» **Work request**:
Gather every line from the entries below that includes "Brugge".

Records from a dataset
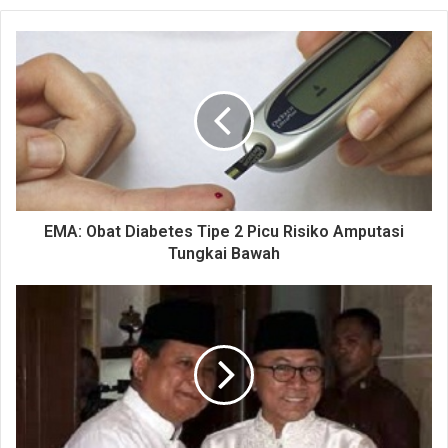
EMA: Obat Diabetes Tipe 2 Picu Risiko Amputasi
Tungkai Bawah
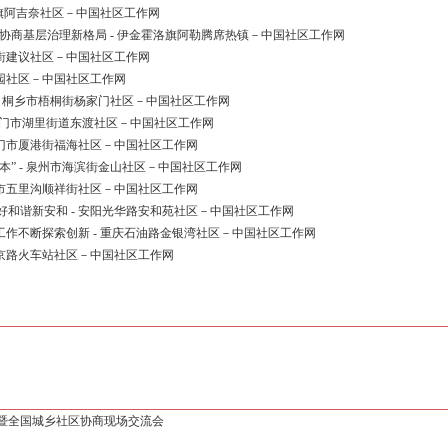
洛旗阿吉奈社区－中国社区工作网
协商基层治理新格局 - 伊金霍洛旗阿勒腾席热镇－中国社区工作网
国街建议社区－中国社区工作网
花园社区－中国社区工作网
 - 桐乡市梧桐街杨家门社区－中国社区工作网
- 厦门市湖里街道东渡社区－中国社区工作网
厦门市厦港街福海社区－中国社区工作网
本” - 泉州市海滨街金山社区－中国社区工作网
南市五里沟顺祥街社区－中国社区工作网
和谐新安和 - 安阳光华路安和苑社区－中国社区工作网
工作不断探索创新 - 重庆石油路金银湾社区－中国社区工作网
北京路火车站社区－中国社区工作网
议暨全国城乡社区协商现场交流会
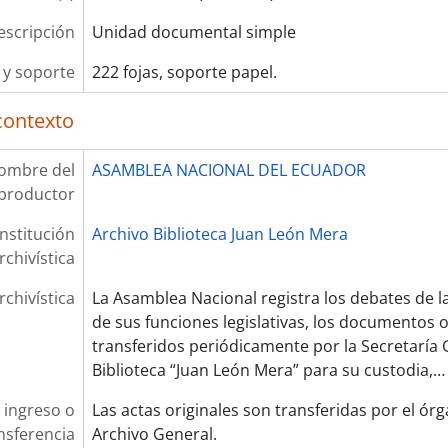
escripción
Unidad documental simple
y soporte
222 fojas, soporte papel.
contexto
ombre del
ASAMBLEA NACIONAL DEL ECUADOR
productor
Institución
Archivo Biblioteca Juan León Mera
rchivística
rchivística
La Asamblea Nacional registra los debates de 
de sus funciones legislativas, los documentos 
transferidos periódicamente por la Secretaría G
Biblioteca “Juan León Mera” para su custodia,
 ingreso o
Las actas originales son transferidas por el ór
nsferencia
Archivo General.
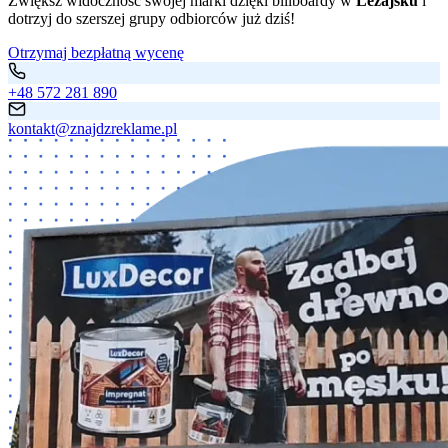
Zwiększ widoczność swojej marki dzięki billboardy w
Leżajsku
i
dotrzyj do szerszej grupy odbiorców już dziś!
Otrzymaj bezpłatną wycenę
+48 572 281 890
kontakt@znajdzreklame.pl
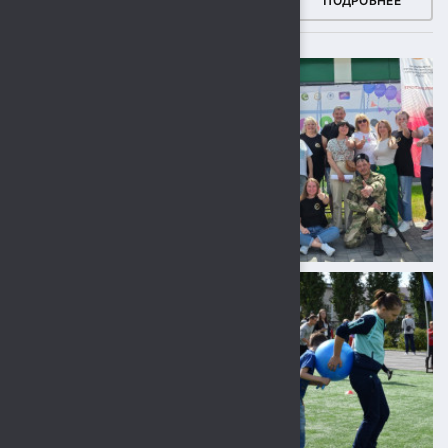
ФОТОГАЛЕРЕЯ
ПОДРОБНЕЕ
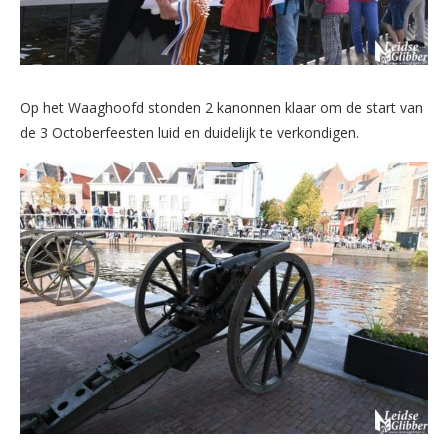
Op het Waaghoofd stonden 2 kanonnen klaar om de start van
de 3 Octoberfeesten luid en duidelijk te verkondigen.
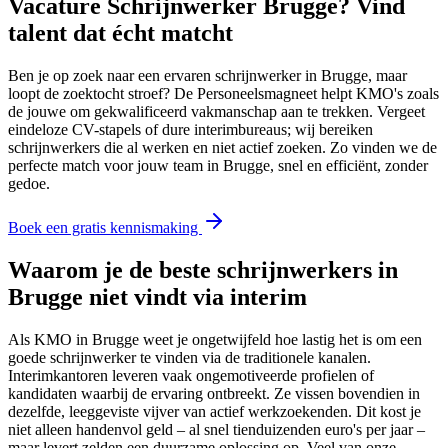
Vacature Schrijnwerker Brugge? Vind
talent dat écht matcht
Ben je op zoek naar een ervaren schrijnwerker in Brugge, maar
loopt de zoektocht stroef? De Personeelsmagneet helpt KMO's zoals
de jouwe om gekwalificeerd vakmanschap aan te trekken. Vergeet
eindeloze CV-stapels of dure interimbureaus; wij bereiken
schrijnwerkers die al werken en niet actief zoeken. Zo vinden we de
perfecte match voor jouw team in Brugge, snel en efficiënt, zonder
gedoe.
Boek een gratis kennismaking
Waarom je de beste schrijnwerkers in
Brugge niet vindt via interim
Als KMO in Brugge weet je ongetwijfeld hoe lastig het is om een
goede schrijnwerker te vinden via de traditionele kanalen.
Interimkantoren leveren vaak ongemotiveerde profielen of
kandidaten waarbij de ervaring ontbreekt. Ze vissen bovendien in
dezelfde, leeggeviste vijver van actief werkzoekenden. Dit kost je
niet alleen handenvol geld – al snel tienduizenden euro's per jaar –
maar levert zelden een duurzame oplossing op. Veel van onze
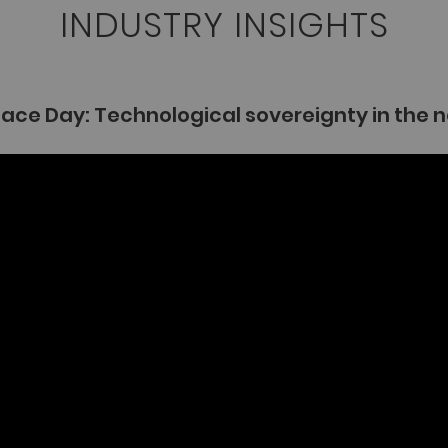
INDUSTRY INSIGHTS
pace Day: Technological sovereignty in the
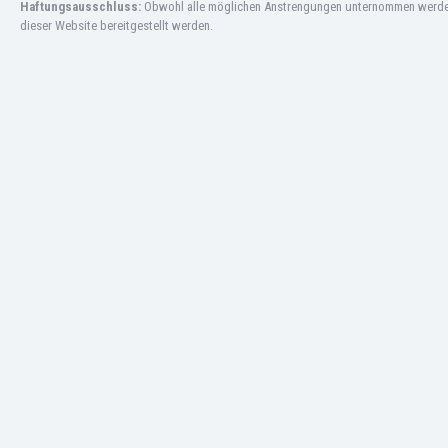
Haftungsausschluss:
Obwohl alle möglichen Anstrengungen unternommen werden, 
Macao
dieser Website bereitgestellt werden.
Malawi
Malaysia
Mali
Malta
Marokko
Martinique
Mauretanien
Mexiko
Moldawien
Mongolei
Montenegro
Mosambik
Myanmar
Namibia
Neuseeland
Nicaragua
Niederlande
Nigeria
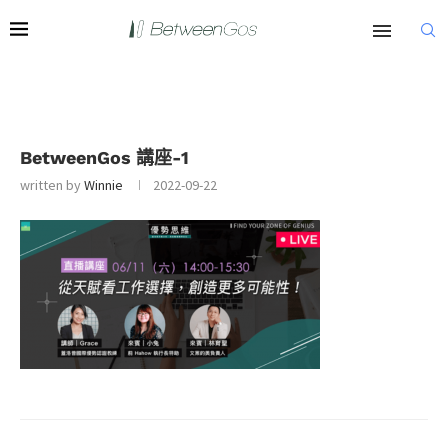
BetweenGos 講座-1
written by
Winnie
2022-09-22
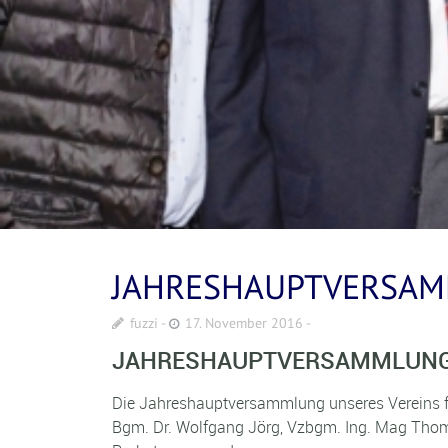
JAHRESHAUPTVERSAM
fuzzi
17. November 2016
JAHRESHAUPTVERSAMMLUNG
Die Jahreshauptversammlung unseres Vereins fa
Bgm. Dr. Wolfgang Jörg, Vzbgm. Ing. Mag Thoma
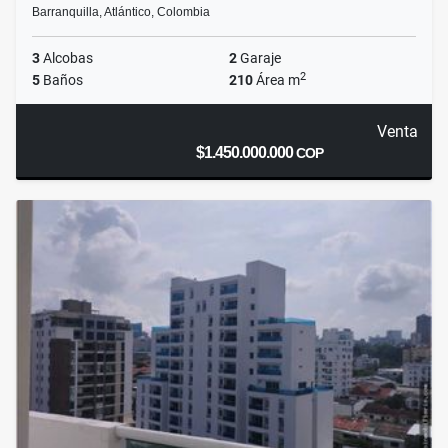
Barranquilla, Atlántico, Colombia
3
Alcobas
2
Garaje
2
5
Baños
210
Área m
Venta
$1.450.000.000
COP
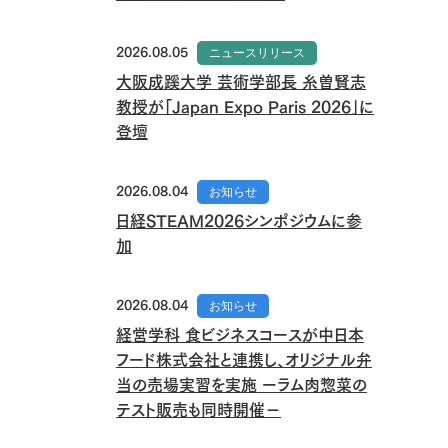
2026.08.05
ニュースリリース
大阪成蹊大学 芸術学部長 糸曽賢志
教授が「Japan Expo Paris 2026」に
登壇
2026.08.04
お知らせ
日経STEAM2026シンポジウムに参
加
2026.08.04
お知らせ
経営学科 食ビジネスコースが中日本
フード株式会社と連携し、オリジナル弁
当の売場実習を実施 ーラム肉惣菜の
テスト販売も同時開催－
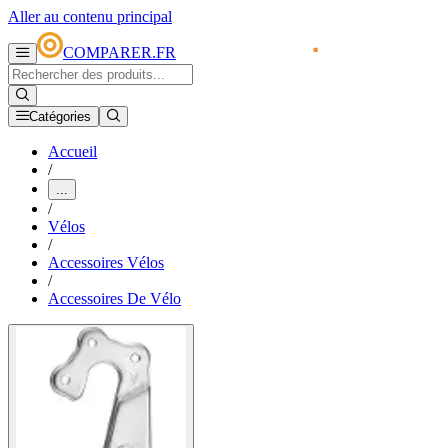
Aller au contenu principal
COMPARER.FR
Catégories
Accueil
/
...
/
Vélos
/
Accessoires Vélos
/
Accessoires De Vélo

» **Answer**:
Vacature Schrijnwerker Brugge? Vind
Ben je op zoek naar een ervaren schrijnwerker in Brugge, maar
perfecte match voor jouw team in Brugge, snel en efficiënt, zonder
Brugge niet vindt via interim
Als KMO in Brugge weet je ongetwijfeld hoe lastig het is om een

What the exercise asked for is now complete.